Well, the thing that I recognized at the time was that there was no book like it. There was no course like it, either, and so this would be the first real textbook in this field. When we wrote it we imagined that if it were successful, then it would be the basis for courses in lots of other schools. If I was going to identify a viewpoint, I would say the following: A traditional way that a lot of people viewed digital signal processing was as an approximation to analog signal processing. In analog signal processing; the math involves derivatives and integrals; you can't really do that on the computer, so you have to approximate it. How do you approximate the integral? How do you approximate the derivative? The viewpoint that I took in the course was you start from the beginning, recognizing that you're talking about processing discrete time signals, and that where they come from is a separate issue but the mathematics for that is not an approximation to anything. Once you have things that are discrete in time, then there are things that you do with them. There are examples that I used in the course right from the beginning that clearly showed that if you took the other view it cost you a lot, that you would do silly things by taking analog systems and trying to approximate them digitally and using that as your digital signal processing. I would say that was a strong component of it. There's a new undergraduate course that I'm involved in here with a fellow named George Verghese. It will probably end up as a textbook in four or five years. When you asked the question about what vision I had back then, it made me think of the vision I have now in this new course. There's no course like it in the country, there's no textbook for that course, and what I believe is that when we end up writing that book, it will launch this course in lots of other schools.
I got involved in a lot of work on filter design, speech processing of various kinds. The nature of my research has always been solutions in search of problems, in the same spirit as what happened with my doctoral thesis. So I tend not to end up looking for problems to solve. I tend to look for intriguing threads to tug on. I like looking for paradigm shifts.
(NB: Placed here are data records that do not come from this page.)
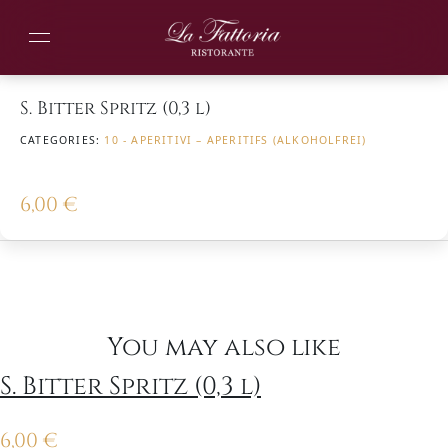
S. Bitter Spritz (0,3 l)
CATEGORIES:
10 - APERITIVI – APERITIFS (ALKOHOLFREI)
6,00
€
You may also like
S. Bitter Spritz (0,3 l)
6,00
€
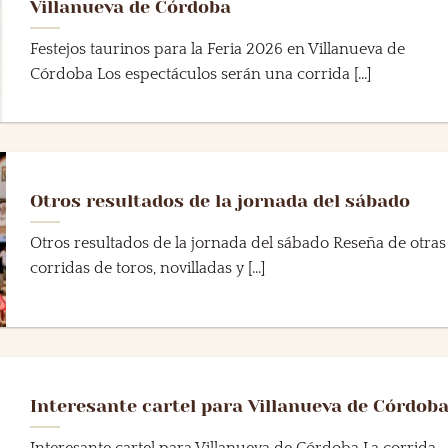
Villanueva de Córdoba
Festejos taurinos para la Feria 2026 en Villanueva de
Córdoba Los espectáculos serán una corrida [...]
Otros resultados de la jornada del sábado
Otros resultados de la jornada del sábado Reseña de otras
corridas de toros, novilladas y [...]
Interesante cartel para Villanueva de Córdob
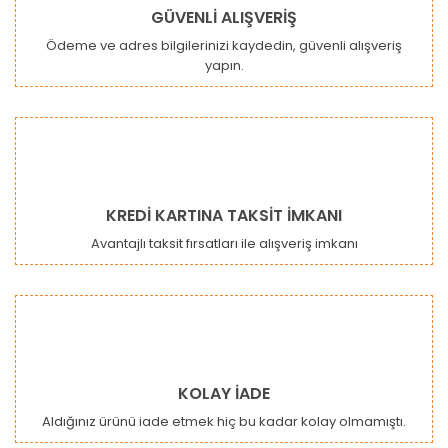
GÜVENLİ ALIŞVERİŞ
Ödeme ve adres bilgilerinizi kaydedin, güvenli alışveriş
yapın.
Gönder
KREDİ KARTINA TAKSİT İMKANI
Avantajlı taksit fırsatları ile alışveriş imkanı
KOLAY İADE
Aldığınız ürünü iade etmek hiç bu kadar kolay olmamıştı.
The reason why it was so significant was that, prior to the Speak & Spell, you could basically think of digital signal processing as high-end. It was funded largely by the military or by high-end industry like the seismic industry, because it was expensive to do. There were algorithms like linear predictive coding which came out of Bell Labs, done by Vishnu Atal and Manfred Schroeder, which were making a splash in the speech area. The National Security Agency was in the process of developing chips to do linear predictive coding for what's called the STU-3 or STU-2. It's their encrypted telephone.